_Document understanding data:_
-*-*-
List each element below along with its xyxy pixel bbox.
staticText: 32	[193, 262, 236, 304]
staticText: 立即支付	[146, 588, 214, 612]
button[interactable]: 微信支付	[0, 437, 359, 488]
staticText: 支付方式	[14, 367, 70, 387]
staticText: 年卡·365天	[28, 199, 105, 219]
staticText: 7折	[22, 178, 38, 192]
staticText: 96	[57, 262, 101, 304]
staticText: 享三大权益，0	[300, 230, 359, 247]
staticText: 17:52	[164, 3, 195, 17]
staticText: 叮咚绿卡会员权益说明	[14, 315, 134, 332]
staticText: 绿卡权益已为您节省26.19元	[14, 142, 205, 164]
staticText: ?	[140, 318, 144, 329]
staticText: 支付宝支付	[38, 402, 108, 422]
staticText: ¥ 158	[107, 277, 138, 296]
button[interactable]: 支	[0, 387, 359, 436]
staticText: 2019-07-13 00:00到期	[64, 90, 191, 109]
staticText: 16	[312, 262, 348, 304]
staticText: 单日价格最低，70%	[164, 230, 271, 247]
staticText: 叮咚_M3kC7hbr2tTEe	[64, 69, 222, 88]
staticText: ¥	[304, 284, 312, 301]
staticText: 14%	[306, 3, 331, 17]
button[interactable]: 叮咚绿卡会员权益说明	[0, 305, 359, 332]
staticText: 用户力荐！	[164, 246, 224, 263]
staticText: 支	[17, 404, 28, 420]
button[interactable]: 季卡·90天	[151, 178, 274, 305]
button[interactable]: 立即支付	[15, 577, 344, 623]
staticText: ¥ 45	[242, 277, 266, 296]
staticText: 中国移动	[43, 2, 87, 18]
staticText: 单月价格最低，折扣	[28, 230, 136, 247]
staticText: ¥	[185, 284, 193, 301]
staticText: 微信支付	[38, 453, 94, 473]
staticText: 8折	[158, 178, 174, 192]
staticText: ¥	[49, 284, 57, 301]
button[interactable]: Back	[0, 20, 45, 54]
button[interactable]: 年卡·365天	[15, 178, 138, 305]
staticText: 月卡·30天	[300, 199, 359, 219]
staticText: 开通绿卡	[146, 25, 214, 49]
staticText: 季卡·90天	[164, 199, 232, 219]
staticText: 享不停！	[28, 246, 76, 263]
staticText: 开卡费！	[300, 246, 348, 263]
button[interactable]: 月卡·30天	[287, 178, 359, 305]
-*-*-
_EXERCISE:_ Would you write out all the records exactly as they read?

_ANSWER TO THE EXERCISE:_
List each element below along with its xyxy pixel bbox.
staticText: 32	[193, 262, 236, 304]
staticText: 立即支付	[146, 588, 214, 612]
button[interactable]: 微信支付	[0, 437, 359, 488]
staticText: 支付方式	[14, 367, 70, 387]
staticText: 年卡·365天	[28, 199, 105, 219]
staticText: 7折	[22, 178, 38, 192]
staticText: 96	[57, 262, 101, 304]
staticText: 享三大权益，0	[300, 230, 359, 247]
staticText: 17:52	[164, 3, 195, 17]
staticText: 叮咚绿卡会员权益说明	[14, 315, 134, 332]
staticText: 绿卡权益已为您节省26.19元	[14, 142, 205, 164]
staticText: ?	[140, 318, 144, 329]
staticText: 支付宝支付	[38, 402, 108, 422]
staticText: ¥ 158	[107, 277, 138, 296]
button[interactable]: 支	[0, 387, 359, 436]
staticText: 2019-07-13 00:00到期	[64, 90, 191, 109]
staticText: 16	[312, 262, 348, 304]
staticText: 单日价格最低，70%	[164, 230, 271, 247]
staticText: 叮咚_M3kC7hbr2tTEe	[64, 69, 222, 88]
staticText: ¥	[304, 284, 312, 301]
staticText: 14%	[306, 3, 331, 17]
button[interactable]: 叮咚绿卡会员权益说明	[0, 305, 359, 332]
staticText: 用户力荐！	[164, 246, 224, 263]
staticText: 支	[17, 404, 28, 420]
button[interactable]: 季卡·90天	[151, 178, 274, 305]
button[interactable]: 立即支付	[15, 577, 344, 623]
staticText: ¥ 45	[242, 277, 266, 296]
staticText: 中国移动	[43, 2, 87, 18]
staticText: 单月价格最低，折扣	[28, 230, 136, 247]
staticText: ¥	[185, 284, 193, 301]
staticText: 微信支付	[38, 453, 94, 473]
staticText: 8折	[158, 178, 174, 192]
staticText: ¥	[49, 284, 57, 301]
button[interactable]: Back	[0, 20, 45, 54]
button[interactable]: 年卡·365天	[15, 178, 138, 305]
staticText: 月卡·30天	[300, 199, 359, 219]
staticText: 开通绿卡	[146, 25, 214, 49]
staticText: 季卡·90天	[164, 199, 232, 219]
staticText: 享不停！	[28, 246, 76, 263]
staticText: 开卡费！	[300, 246, 348, 263]
button[interactable]: 月卡·30天	[287, 178, 359, 305]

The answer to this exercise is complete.